Congratulations! The babies aren't too small...I've had smaller that have lived. One of my girls just had one earlier this week who was 54g and it is gaining steady. Make sure you weigh them each night...they should all be gaining. If little one is slower to gain, then put little one with mom to nurse (rear nipples are usually fullest) and try to hold the bigger ones back for a bit.


----------



## Kitcat123daphne (Aug 31, 2017)

Thanks guys! I didn't even think about #2 being a Tory. Whenever they first come out it's hard to tell though. Maybe I can get pictures of them individually today while mom is eating or something. She's already on kitten food. She's such a wonderful momma! Very protective. According to the person we got her from said this is her third litter... once babies are older and weaned, they're all getting fixed!

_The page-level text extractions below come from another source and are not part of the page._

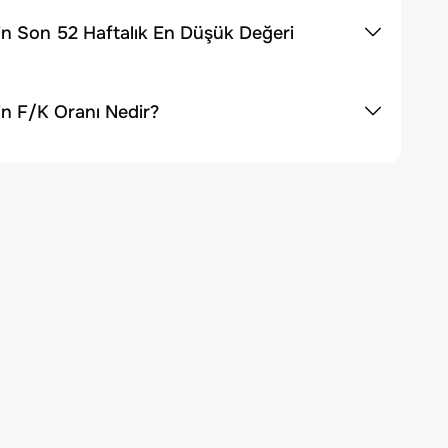
in Son 52 Haftalık En Düşük Değeri
in F/K Oranı Nedir?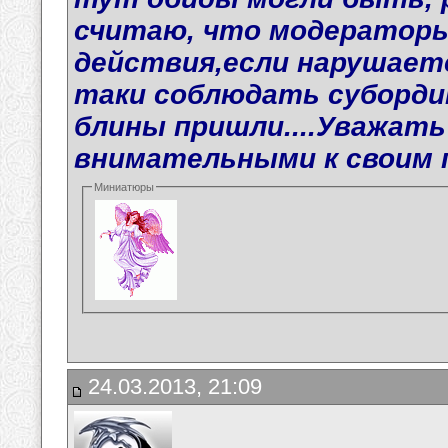
считаю, что модераторы
действия,если нарушаетс
таки соблюдать суборди
блины пришли....Уважать
внимательными к своим 
Миниатюры
24.03.2013, 21:09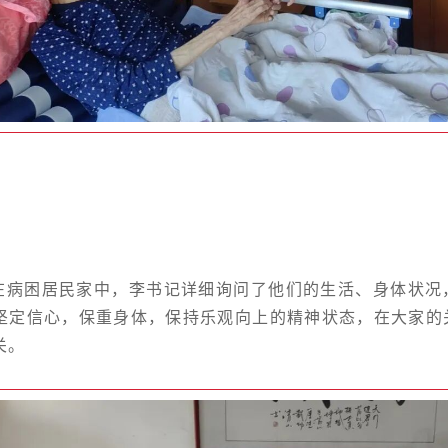
在病困居民家中，李书记详细询问了他们的生活、身体状况
坚定信心，保重身体，保持乐观向上的精神状态，在大家的
关。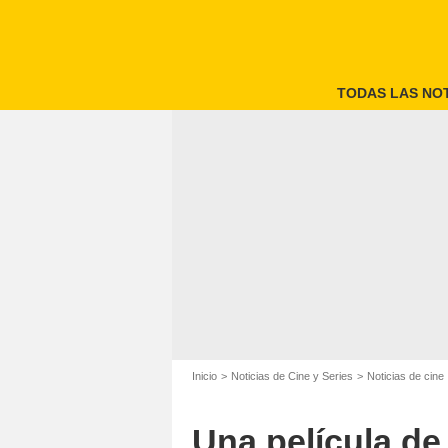
TODAS LAS NOT
Inicio
Noticias de Cine y Series
Noticias de cine
Una película de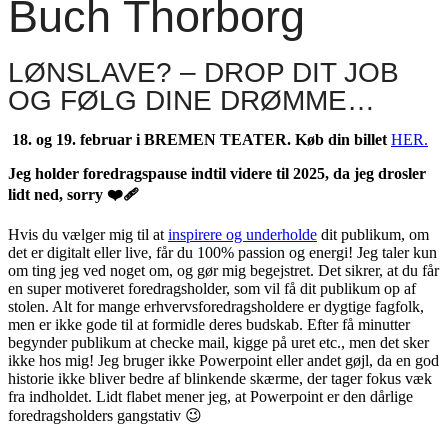
Buch Thorborg
LØNSLAVE? – DROP DIT JOB
OG FØLG DINE DRØMME…
18. og 19. februar i BREMEN TEATER. Køb din billet
HER.
Jeg holder foredragspause indtil videre til 2025, da jeg drosler
lidt ned, sorry ❤️‍🩹
Hvis du vælger mig til at
inspirere og underholde
dit publikum, om
det er digitalt eller live, får du 100% passion og energi! Jeg taler kun
om ting jeg ved noget om, og gør mig begejstret. Det sikrer, at du får
en super motiveret foredragsholder, som vil få dit publikum op af
stolen. Alt for mange erhvervsforedragsholdere er dygtige fagfolk,
men er ikke gode til at formidle deres budskab. Efter få minutter
begynder publikum at checke mail, kigge på uret etc., men det sker
ikke hos mig! Jeg bruger ikke Powerpoint eller andet gøjl, da en god
historie ikke bliver bedre af blinkende skærme, der tager fokus væk
fra indholdet. Lidt flabet mener jeg, at Powerpoint er den dårlige
foredragsholders gangstativ 😉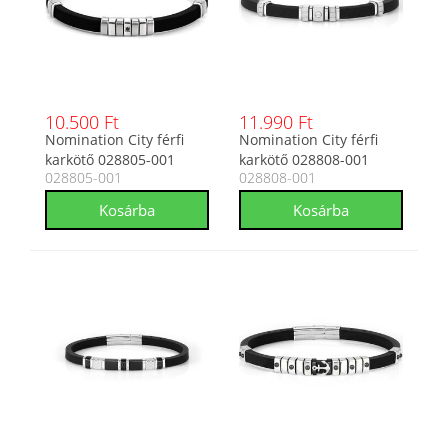
10.500 Ft
11.990 Ft
Nomination City férfi
Nomination City férfi
karkötő 028805-001
karkötő 028808-001
028805-001
028808-001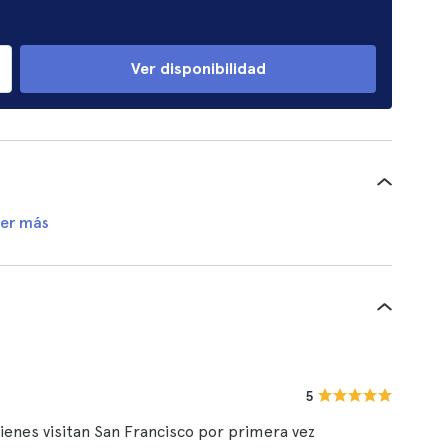
Ver disponibilidad
er más
5
ienes visitan San Francisco por primera vez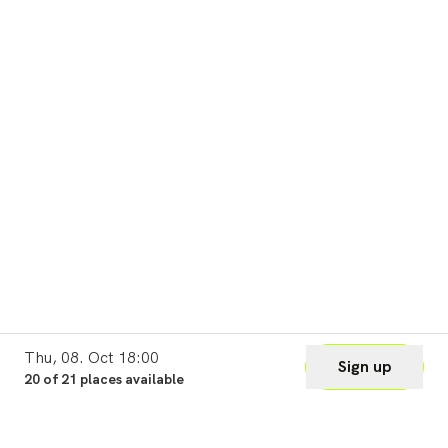
Thu, 08. Oct 18:00
Sign up
20 of 21 places available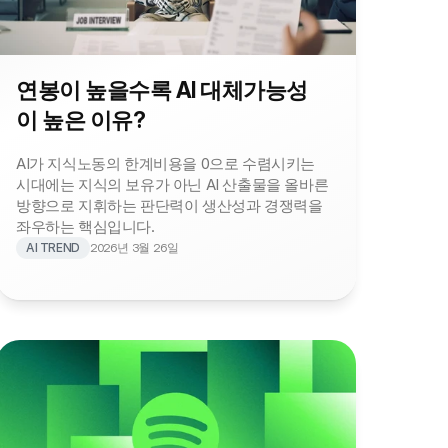
연봉이 높을수록 AI 대체가능성
이 높은 이유?
AI가 지식노동의 한계비용을 0으로 수렴시키는 
시대에는 지식의 보유가 아닌 AI 산출물을 올바른 
방향으로 지휘하는 판단력이 생산성과 경쟁력을 
좌우하는 핵심입니다.
AI TREND
2026년 3월 26일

We was told to pick her up or she's going to shelter, and we just could let a preg cat who is ready to give birth go to the shelter. And she was underweight. She's been eating and yo to weight now. Her babies are feisty lol.


----------



## Kitcat123daphne (Aug 31, 2017)

Cat Forum : Cat Discussion Forums - Kitcat123daphne's Album: Baby kitties!!! Here they are!! Growing like a weed.


----------



## Kitcat123daphne (Aug 31, 2017)

Hey guys!!! Thought I could give an update. Kittens are getting sooo big!! They're eyes are almost fully opened. Mama is super good with them.


----------



## bluemilk (Oct 3, 2005)

Congratulations!


----------



## catloverami (Jul 5, 2010)

Glad to hear everyone's "growing like a weed". I've found torties and torbies make great moms, very devoted to their kitties. Look forward to more pics! Before you know it they will be toddling about and playing.


----------